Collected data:
____________________

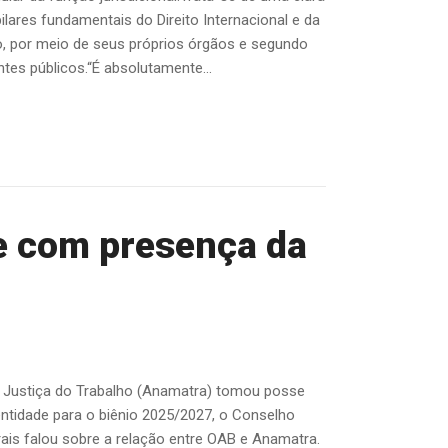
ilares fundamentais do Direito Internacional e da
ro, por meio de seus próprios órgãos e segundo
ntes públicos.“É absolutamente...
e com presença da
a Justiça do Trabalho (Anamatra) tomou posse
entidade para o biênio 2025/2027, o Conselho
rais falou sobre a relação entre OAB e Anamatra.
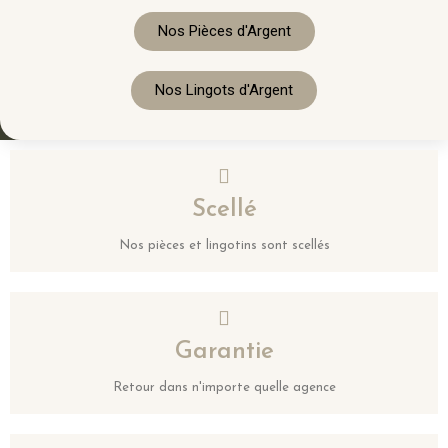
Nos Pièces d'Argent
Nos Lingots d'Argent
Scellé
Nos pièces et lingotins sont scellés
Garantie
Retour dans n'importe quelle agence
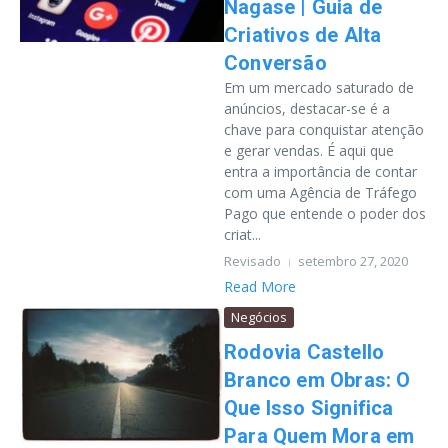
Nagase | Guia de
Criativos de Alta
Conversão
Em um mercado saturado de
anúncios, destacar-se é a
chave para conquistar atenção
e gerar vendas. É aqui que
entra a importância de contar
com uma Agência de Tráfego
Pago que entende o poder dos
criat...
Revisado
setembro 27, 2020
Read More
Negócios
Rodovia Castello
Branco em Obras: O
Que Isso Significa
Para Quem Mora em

____________________

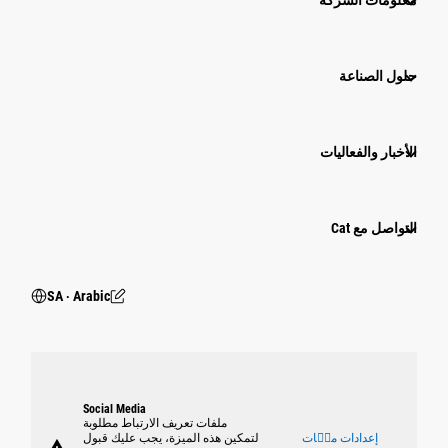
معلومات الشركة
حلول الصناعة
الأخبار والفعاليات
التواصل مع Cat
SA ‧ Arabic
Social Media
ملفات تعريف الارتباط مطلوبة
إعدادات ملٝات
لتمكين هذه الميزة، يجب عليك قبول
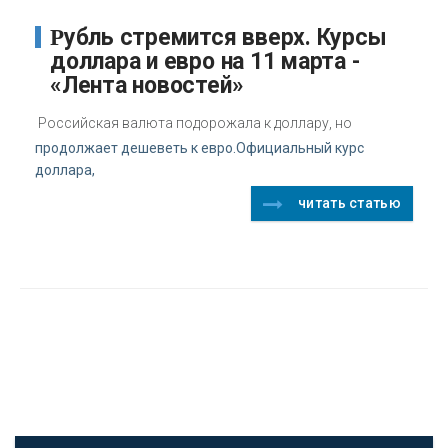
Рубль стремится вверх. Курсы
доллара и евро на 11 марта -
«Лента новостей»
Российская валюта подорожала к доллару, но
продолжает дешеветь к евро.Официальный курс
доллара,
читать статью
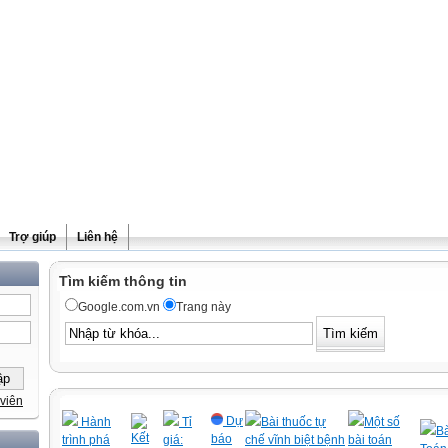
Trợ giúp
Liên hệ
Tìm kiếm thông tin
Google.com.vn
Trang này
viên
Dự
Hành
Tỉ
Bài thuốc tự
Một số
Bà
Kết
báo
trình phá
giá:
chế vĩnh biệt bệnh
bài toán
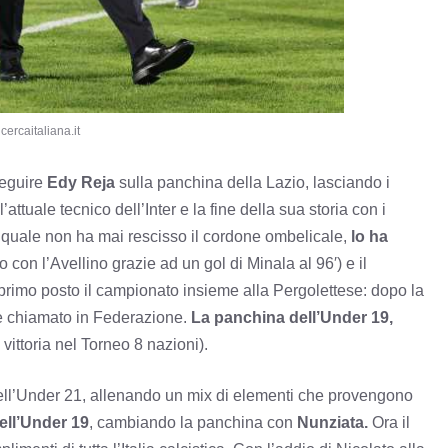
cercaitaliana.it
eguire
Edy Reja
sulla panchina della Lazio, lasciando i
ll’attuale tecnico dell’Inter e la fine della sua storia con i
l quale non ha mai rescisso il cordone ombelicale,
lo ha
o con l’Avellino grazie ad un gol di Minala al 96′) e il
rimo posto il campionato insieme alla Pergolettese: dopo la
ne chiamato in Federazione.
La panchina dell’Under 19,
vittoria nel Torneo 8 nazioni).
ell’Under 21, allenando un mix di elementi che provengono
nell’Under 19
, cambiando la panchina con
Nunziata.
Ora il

____________________

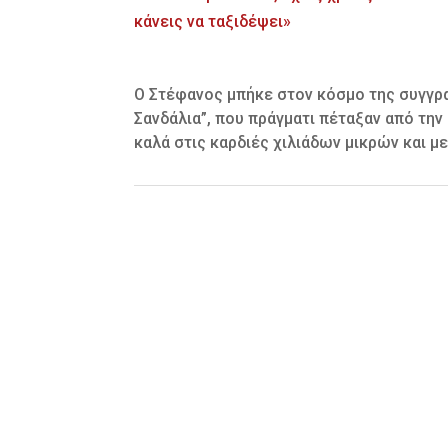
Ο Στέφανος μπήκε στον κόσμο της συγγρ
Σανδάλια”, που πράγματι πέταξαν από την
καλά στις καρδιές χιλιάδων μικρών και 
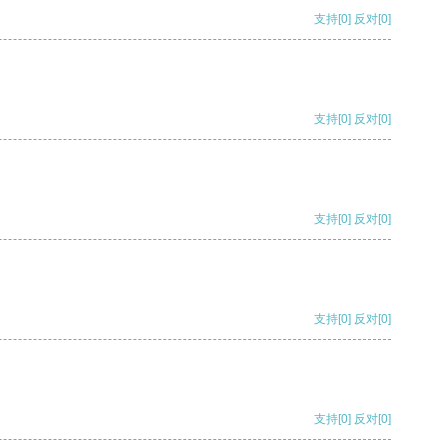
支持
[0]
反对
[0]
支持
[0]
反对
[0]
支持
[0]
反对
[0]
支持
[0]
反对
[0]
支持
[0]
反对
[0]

____________________

• **Directions**
Nothing except a number is needed: how many lines of the entries contain the word "Argent"?

• **Answer space**
2